Tuesday, September 28, 2004

what is a pentecostal anyway?

people (inside and outside of the church) have been asking that question for a long time. as a teen i never knew what to say when people would ask me about this. i remember telling them, "were a protestant church (though, not even sure what that meant) and, well, we're kind of like baptists." most people seemed to know what baptists were even though i really didn't know much about their church. i did know that the baptist church and our church had a lot of the same basic beliefs but mostly i knew they were more readily accepted by people than we were. this answer kept me from having to go into the "tongues" thing in the middle of parties or explain that, "no, we don't handle snakes or drink poison in our church."

it did make things weird, though, when i would bring a friend to church. i remember thinking (praying), "oh please don't let sister blue hair give her weekly message in tongues this week, oh please, oh please." of course, she always did. not that i didn't believe in what sister blue hair was doing it's just that my friends usually had no idea it was coming and i had no idea how to prepare them for it. how it would turn out, you never knew for sure. some of my friends freaked at what they heard and saw at our church and others said they were able to feel God for the first time in their lives.
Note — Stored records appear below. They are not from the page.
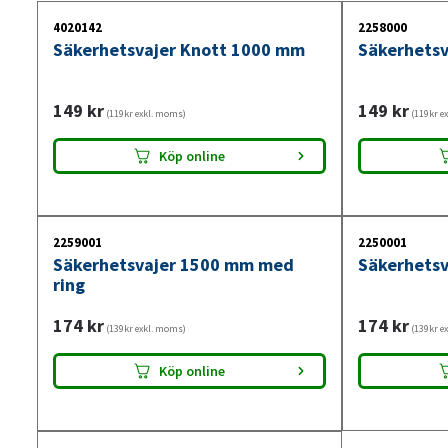
4020142
2258000
Säkerhetsvajer Knott 1000 mm
Säkerhets
149
kr
149
kr
(119kr exkl. moms)
(119kr e
Köp online
2259001
2250001
Säkerhetsvajer 1500 mm med
Säkerhets
ring
174
kr
174
kr
(139kr exkl. moms)
(139kr e
Köp online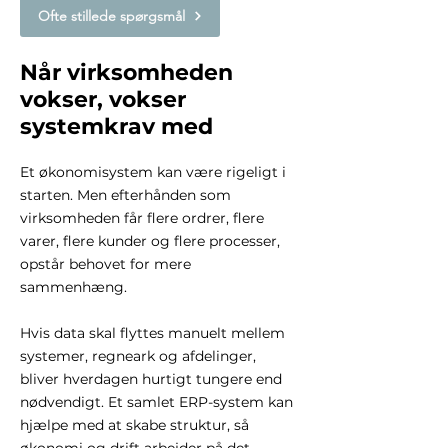
Ofte stillede spørgsmål
Når virksomheden
vokser, vokser
systemkrav med
Et økonomisystem kan være rigeligt i
starten. Men efterhånden som
virksomheden får flere ordrer, flere
varer, flere kunder og flere processer,
opstår behovet for mere
sammenhæng.
Hvis data skal flyttes manuelt mellem
systemer, regneark og afdelinger,
bliver hverdagen hurtigt tungere end
nødvendigt. Et samlet ERP-system kan
hjælpe med at skabe struktur, så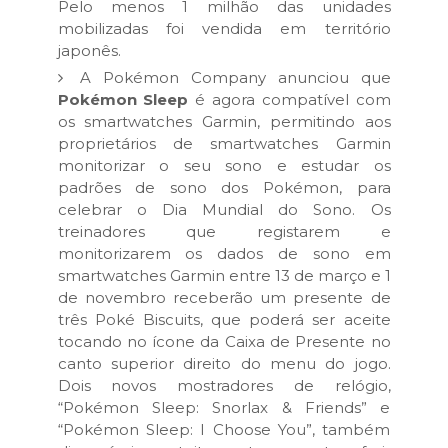
Pelo menos 1 milhão das unidades
mobilizadas foi vendida em território
japonês.
A Pokémon Company anunciou que
Pokémon Sleep
é agora compatível com
os smartwatches Garmin, permitindo aos
proprietários de smartwatches Garmin
monitorizar o seu sono e estudar os
padrões de sono dos Pokémon, para
celebrar o Dia Mundial do Sono. Os
treinadores que registarem e
monitorizarem os dados de sono em
smartwatches Garmin entre 13 de março e 1
de novembro receberão um presente de
três Poké Biscuits, que poderá ser aceite
tocando no ícone da Caixa de Presente no
canto superior direito do menu do jogo.
Dois novos mostradores de relógio,
“Pokémon Sleep: Snorlax & Friends” e
“Pokémon Sleep: I Choose You”, também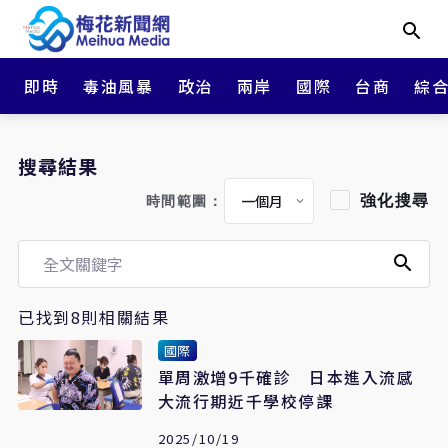
即時
毒油風暴
政治
兩岸
國際
台商
綜
搜尋結果
強化搜尋
時間範圍：
已找到8則相關結果
國際
單周激增9千確診 日本進入流感
大流行期近千學校停課
2025/10/19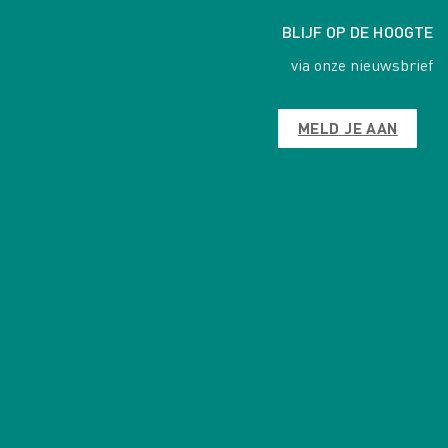
BLIJF OP DE HOOGTE
via onze nieuwsbrief
MELD JE AAN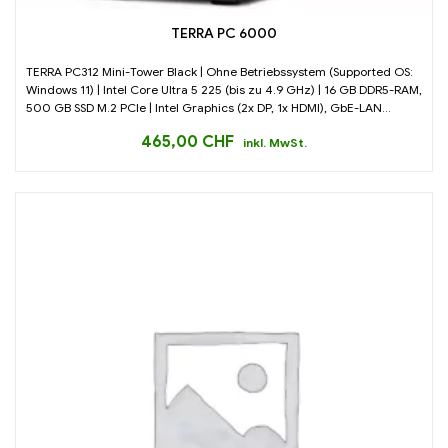
TERRA PC 6000
TERRA PC312 Mini-Tower Black | Ohne Betriebssystem (Supported OS:
Windows 11) | Intel Core Ultra 5 225 (bis zu 4.9 GHz) | 16 GB DDR5-RAM,
500 GB SSD M.2 PCIe | Intel Graphics (2x DP, 1x HDMI), GbE-LAN...
465,00
CHF
inkl. MwSt.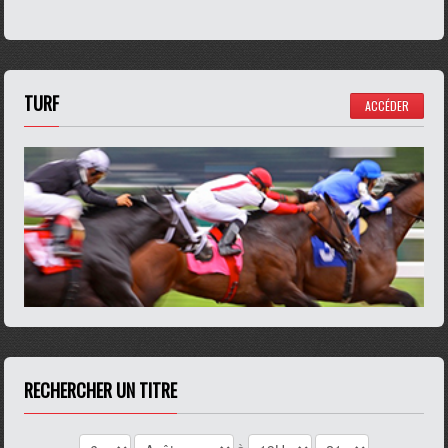
TURF
ACCÉDER
RECHERCHER UN TITRE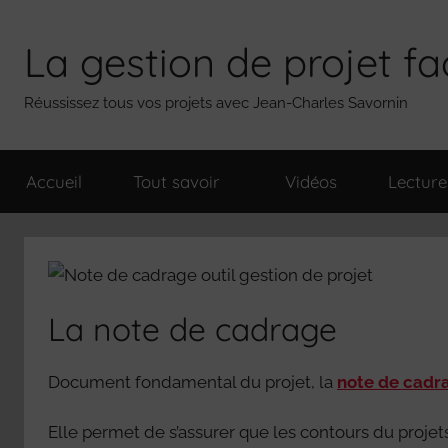
Aller
au
La gestion de projet fa
contenu
Réussissez tous vos projets avec Jean-Charles Savornin
Accueil
Tout savoir
Vidéos
Lecture
La note de cadrage
Document fondamental du projet, la
note de cadr
Elle permet de s’assurer que les contours du projet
as i think back over all my experience growing up in the pentecostal tradition i wonder how much of what we saw and did was simply cultural. i don't mean that our pneumatology in itself was cultural but maybe most of our expressions and our explanations and possibly even our means of engaging the Spirit were greatly influenced by the cultural and historical context from which pentecostalism was birthed.

as acts2 people we have had a tendency to try and recreate the circumstances of a move of God. whenever there is any kind of "outpouring" at a particular church we are a little too eager to build a model out of it and hold seminars about it and write a book about how it was "done." but even all of the more current moves of God seem to look amazingly like the azusa street revival meetings where it all began (there is even a group of folks meeting near asuza street who are praying for the same "fire" to fall as it did in 1906-1909) .
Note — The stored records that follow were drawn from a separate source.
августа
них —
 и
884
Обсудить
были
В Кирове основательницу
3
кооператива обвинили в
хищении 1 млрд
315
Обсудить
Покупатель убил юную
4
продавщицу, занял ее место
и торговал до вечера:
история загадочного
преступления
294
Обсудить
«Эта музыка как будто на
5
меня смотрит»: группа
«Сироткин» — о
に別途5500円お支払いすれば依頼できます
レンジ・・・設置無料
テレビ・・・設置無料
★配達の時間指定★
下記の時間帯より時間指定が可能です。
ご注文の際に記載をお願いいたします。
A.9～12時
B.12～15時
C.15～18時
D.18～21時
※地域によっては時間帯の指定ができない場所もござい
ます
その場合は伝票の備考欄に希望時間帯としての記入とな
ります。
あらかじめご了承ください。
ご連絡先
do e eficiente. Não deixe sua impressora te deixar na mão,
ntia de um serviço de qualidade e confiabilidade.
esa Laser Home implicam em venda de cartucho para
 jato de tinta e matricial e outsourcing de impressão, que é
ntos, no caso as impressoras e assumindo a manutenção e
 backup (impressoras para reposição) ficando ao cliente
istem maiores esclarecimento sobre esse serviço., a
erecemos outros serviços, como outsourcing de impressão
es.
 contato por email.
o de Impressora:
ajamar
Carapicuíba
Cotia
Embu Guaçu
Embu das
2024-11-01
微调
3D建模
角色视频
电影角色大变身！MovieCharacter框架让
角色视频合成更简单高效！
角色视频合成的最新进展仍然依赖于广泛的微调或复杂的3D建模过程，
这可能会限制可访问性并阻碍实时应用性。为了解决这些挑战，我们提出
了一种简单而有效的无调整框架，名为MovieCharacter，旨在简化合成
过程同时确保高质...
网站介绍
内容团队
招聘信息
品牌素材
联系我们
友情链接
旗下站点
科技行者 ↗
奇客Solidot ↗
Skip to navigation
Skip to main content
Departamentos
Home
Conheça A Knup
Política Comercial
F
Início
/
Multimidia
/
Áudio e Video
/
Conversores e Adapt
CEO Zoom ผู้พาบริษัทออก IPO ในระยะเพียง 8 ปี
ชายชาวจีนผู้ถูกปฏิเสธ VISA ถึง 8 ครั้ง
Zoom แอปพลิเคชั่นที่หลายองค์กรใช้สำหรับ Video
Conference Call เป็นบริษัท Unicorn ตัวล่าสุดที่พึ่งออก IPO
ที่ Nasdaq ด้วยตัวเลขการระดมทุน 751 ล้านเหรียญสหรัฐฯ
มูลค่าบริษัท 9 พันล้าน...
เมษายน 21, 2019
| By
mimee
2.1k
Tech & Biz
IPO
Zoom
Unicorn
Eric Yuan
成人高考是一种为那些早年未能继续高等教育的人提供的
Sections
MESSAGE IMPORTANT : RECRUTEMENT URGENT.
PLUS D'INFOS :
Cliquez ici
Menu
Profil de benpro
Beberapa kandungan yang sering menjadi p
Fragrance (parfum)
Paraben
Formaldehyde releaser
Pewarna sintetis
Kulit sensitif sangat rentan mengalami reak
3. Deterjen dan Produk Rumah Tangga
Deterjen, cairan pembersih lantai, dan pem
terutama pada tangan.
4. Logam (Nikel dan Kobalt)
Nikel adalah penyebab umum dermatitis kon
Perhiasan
what i'm wondering is if our tendency to hold onto history (which is not bad in iteslf) is so closely tied to our way of seeking a move of God that we can't conceive of the Spirit causing people to act in any other way than what we have experienced. in other words, how much of the pentecostal church is simply cultural and how much of it is truly a reflection of the Spiritlife?

3 comments:

Anonymous said...

maybe we do this with a lot of Christian traditions...not only pentacostolism. i know when i read the new testatment - the church in america seems strangely different from things i read.

Anonymous said...

well, that is the 2,000,000 dollar question...
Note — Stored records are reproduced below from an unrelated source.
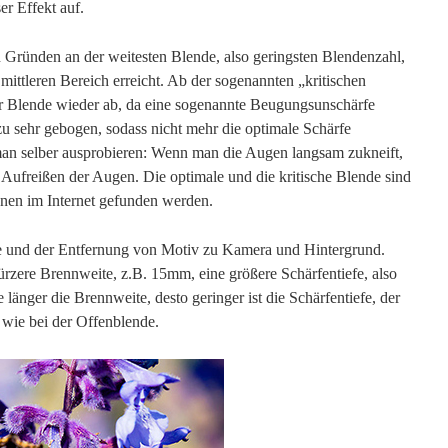
ser Effekt auf.
n Gründen an der weitesten Blende, also geringsten Blendenzahl,
mittleren Bereich erreicht. Ab der sogenannten „kritischen
r Blende wieder ab, da eine sogenannte Beugungsunschärfe
 zu sehr gebogen, sodass nicht mehr die optimale Schärfe
an selber ausprobieren: Wenn man die Augen langsam zukneift,
 Aufreißen der Augen. Die optimale und die kritische Blende sind
nnen im Internet gefunden werden.
 und der Entfernung von Motiv zu Kamera und Hintergrund.
kürzere Brennweite, z.B. 15mm, eine größere Schärfentiefe, also
e länger die Brennweite, desto geringer ist die Schärfentiefe, der
h wie bei der Offenblende.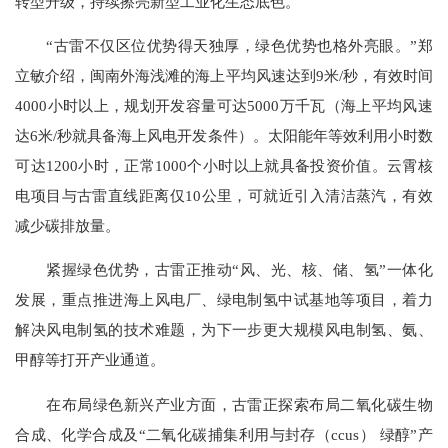
转型升级，持续擦亮新型工业化生态底色。
“古雷不仅区位优势得天独厚，绿色优势也格外亮眼。”郑
立敏介绍，闽南外海浅滩的海上平均风速达到9米/秒，有效时间
4000小时以上，规划开发容量可达5000万千瓦（海上平均风速
达6米/秒就具备海上风电开发条件）。太阳能年等效利用小时数
可达1200小时，正常1000个小时以上就具备投资价值。云霄核
电项目与古雷直线距离仅10公里，可就近引入清洁蒸汽，有效
减少碳排放量。
紧握绿色优势，古雷正推动“风、光、核、储、氢”一体化
发展，重点推进海上风电厂、绿电制氢中试基地等项目，着力
解决风电制氢的技术难题，为下一步更大规模风电制氢、氨、
甲醇等打开产业通道。
在布局绿色新兴产业方面，古雷正探索布局二氧化碳生物
合成、化学合成及“二氧化碳捕集利用与封存（ccus） 绿醇”产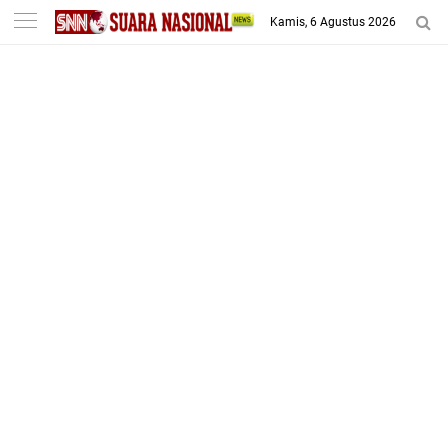
-->
Kamis, 6 Agustus 2026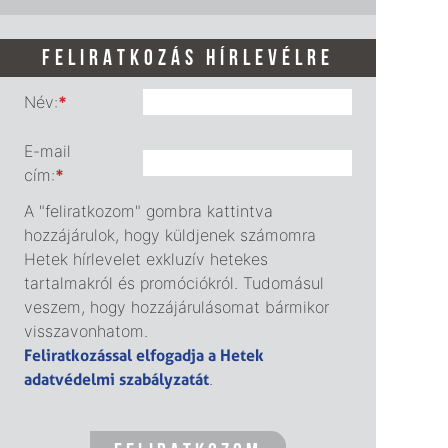
FELIRATKOZÁS HÍRLEVÉLRE
Név:
*
E-mail
cím:
*
A "feliratkozom" gombra kattintva
hozzájárulok, hogy küldjenek számomra
Hetek hírlevelet exkluzív hetekes
tartalmakról és promóciókról. Tudomásul
veszem, hogy hozzájárulásomat bármikor
visszavonhatom.
Feliratkozással elfogadja a Hetek
adatvédelmi szabályzatát
.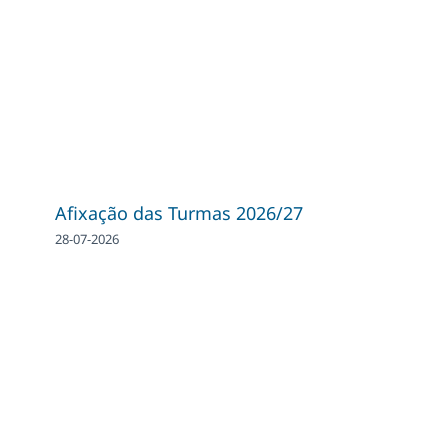
Afixação das Turmas 2026/27
28-07-2026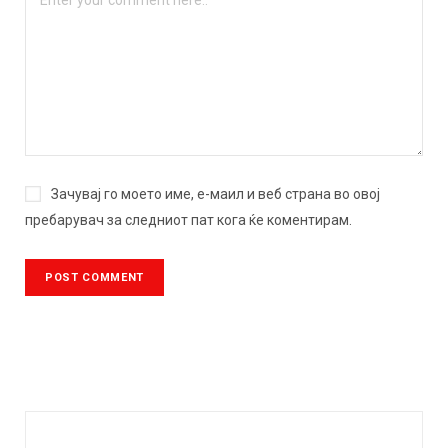
Зачувај го моето име, е-маил и веб страна во овој
пребарувач за следниот пат кога ќе коментирам.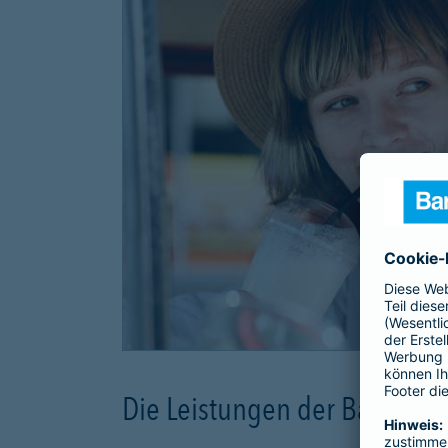
Die Leistungen der Barmeni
I mean separating what is cultural baggage from what is authentically an expression of faith in Christ...

I guess it is finding where the most authentic expression of the Christian church is found we might begin to gather clues as to what Ancient Christianity looks like... finding some bench mark to evaluate the protestant (a modern reinterpretaion of The Church - ala late 15th century) expression of Christianity.

So where do we find such a bench mark? (Eastern Orthodox Church?)

pax

Tim Kirby said...

true, the pentecostal church is a product of modernity just like other traditions and so has most of the same struggles but what i think is unique is that it started out with a group of people who were viewed mostly as misfits and minorities in the culture and who had as a their highest core value to be missional and who were incredibly participatory and experiential. i suppose i'm suggesting that the budding pentecostal church had some strong postmodern characteristics but, alas, became very modernized in a short period of time.

in terms of a bench mark, i'm not sure where to look. certainly the eastern orhodox church has ancient roots and practices but is this church unaffected by culture albeit a more ancient one? i think the same question applies to them, how much of their church is simply cultural and how much of it is truly a reflection of the Christ life?

and that is a great question, how do we find an appropriate bench mark? is it even possible? are we only left with generalities to go on?